Good Samaritans Save Runner Who Suffered Cardiac Arrest
The man tried to find his rescuers through an impassioned Facebook video.
— -- For one Colorado man, the power of social media helped him to locate the good Samaritans who saved his life during a Florida half-marathon almost two weeks ago.
Bill Amirault, 44, of Colorado Springs, Colorado, recorded a Facebook video post from his Miami hospital room to tell the story of his near death experience while running the Key West Half Marathon on Jan. 15.
“I’m hoping you can help me find the person or people that saved my life this past weekend,” he intones in the video, which has been viewed more than 1.6 million times.

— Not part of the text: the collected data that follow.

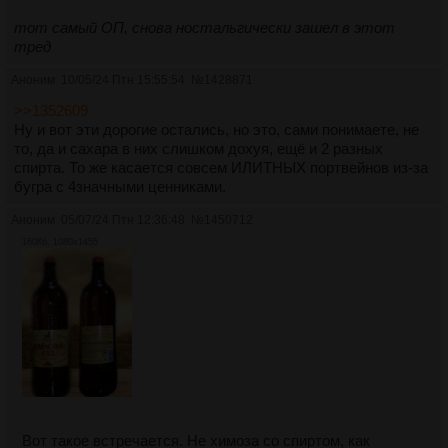
тот самый ОП, снова ностальгически зашел в этот
тред
Аноним
10/05/24 Птн 15:55:54
№
1428871
>>1352609
Ну и вот эти дорогие остались, но это, сами понимаете, не
то, да и сахара в них слишком дохуя, ещё и 2 разных
спирта. То же касается совсем ИЛИТНЫХ портвейнов из-за
бугра с 4значными ценниками.
Аноним
05/07/24 Птн 12:36:48
№
1450712
160Кб, 1080x1455
Вот такое встречается. Не химоза со спиртом, как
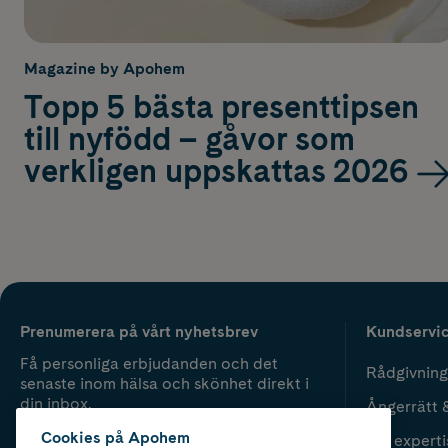
Magazine by Apohem
Topp 5 bästa presenttipsen
till nyfödd – gåvor som
verkligen uppskattas 2026
Prenumerera på vårt nyhetsbrev
Kundservi
Få personliga erbjudanden och det
Rådgivning
senaste inom hälsa och skönhet direkt i
din inbox.
Ångerrätt 
Cookies på Apohem
Vår experti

Amirault described how he blacked out just as he was about to cross the finish line. He ended up suffering from ventricular arrhythmia, which caused him to go into cardiac arrest. Paramedics used a defibrillator to revive his heart to a normal rhythm. Amirault credits the good Samaritans for quickly administering CPR until an ambulance arrived.
“Let’s see if the power of social media can identity this person and then hopefully at some point in the near future I can get to meet that person and express my gratitude,” he says in the video.

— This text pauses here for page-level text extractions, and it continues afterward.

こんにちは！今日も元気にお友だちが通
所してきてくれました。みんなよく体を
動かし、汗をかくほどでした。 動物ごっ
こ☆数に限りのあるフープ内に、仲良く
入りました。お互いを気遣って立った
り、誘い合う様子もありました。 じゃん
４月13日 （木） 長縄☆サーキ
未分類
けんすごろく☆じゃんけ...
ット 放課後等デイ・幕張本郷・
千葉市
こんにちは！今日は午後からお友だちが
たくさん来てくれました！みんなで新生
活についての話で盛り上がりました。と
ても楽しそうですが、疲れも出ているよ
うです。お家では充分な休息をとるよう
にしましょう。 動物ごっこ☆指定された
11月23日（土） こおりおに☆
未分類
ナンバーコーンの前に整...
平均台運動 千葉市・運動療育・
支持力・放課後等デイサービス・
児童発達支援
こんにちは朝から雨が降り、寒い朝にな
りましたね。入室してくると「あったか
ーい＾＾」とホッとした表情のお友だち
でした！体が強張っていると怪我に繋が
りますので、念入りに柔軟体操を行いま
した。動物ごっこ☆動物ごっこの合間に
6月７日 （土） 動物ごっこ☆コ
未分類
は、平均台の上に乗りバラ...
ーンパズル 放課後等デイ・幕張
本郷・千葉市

One of the four bystanders that helped attend to Amirault was Amy Smythe, 39, who just so happened to be a cardiovascular nurse.
“I couldn’t feel a pulse and that’s when two other bystanders came up and we started CPR,” Smythe, a native of Newark, Delaware, told ABC affiliate WPVI Channel 6 in Philadelphia.
Smythe saw Amirault’s post and the two were able to get in touch.
“Just to think the right nurse being right there at the right time, in that specific area where I fell, was just amazing – a miracle," Amirault told ABC News affiliate WPLG in Fort Lauderdale.